What we don’t need, however, is panic every time a minor academic result is published – especially when such results are hyped out of proportion. Overreactions and sensationalism can be just as harmful as complacency. It’s crucial to stay informed with facts and context, rather than giving in to alarmism or flashy headlines.
In conclusion, to answer the original question that spurred this discussion: No, Chinese researchers have not cracked RSA-2048. Not even close. What they have done is advance the field of quantum computing research by incrementally factoring larger (but still very small) integers with the help of quantum annealing. It’s a cool result for the quantum optimization community and deserves recognition as such – but it’s not a cause for panic, nor a sign of an impending crypto-apocalypse.

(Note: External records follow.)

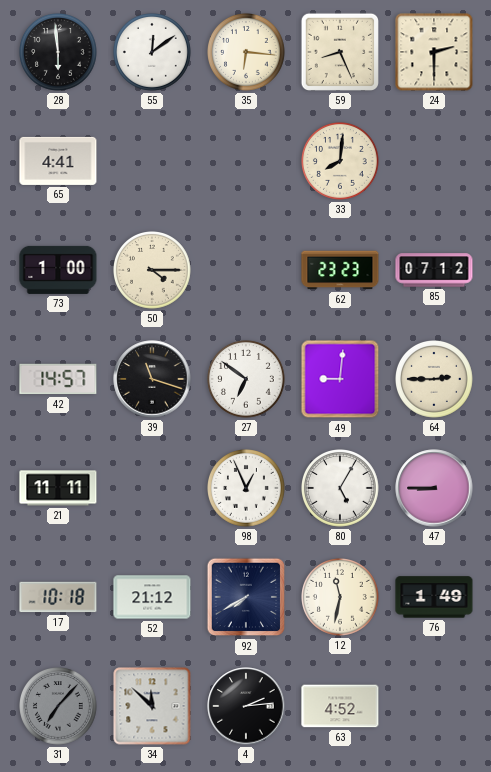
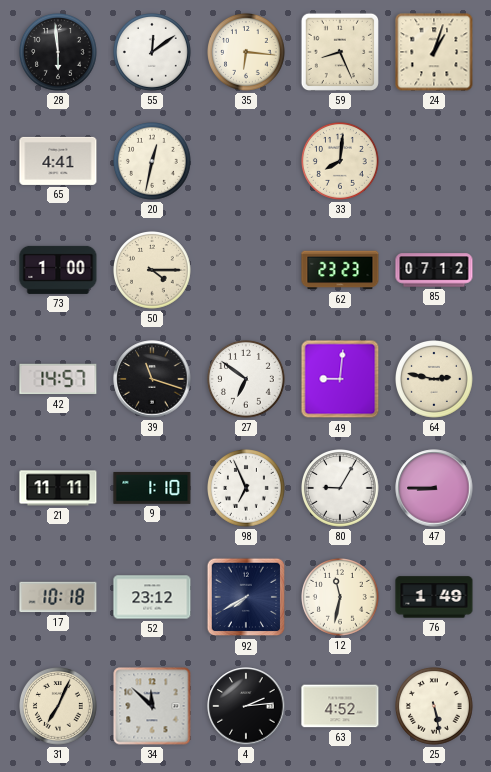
24: 2:30 -> 1:03
20: none -> 12:32
64: 2:45 -> 2:47
9: none -> 1:10
98: 12:56 -> 6:56
80: 5:05 -> 9:05
52: 21:12 -> 23:12
31: 7:07 -> 7:04
31 dial: grey -> cream
25: none -> 5:28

I would also suggest that the researchers themselves be careful in how they present their work to the public. As leading computer scientist Scott Aaronson quipped about one of these recent papers, “one has to anticipate and head off the way that claims are going to be misinterpreted.” In other words, it’s not enough to technically avoid false statements; you should also try to prevent people from reading false things into your statements. That’s advice we could all stand to heed in the midst of a hype-prone environment.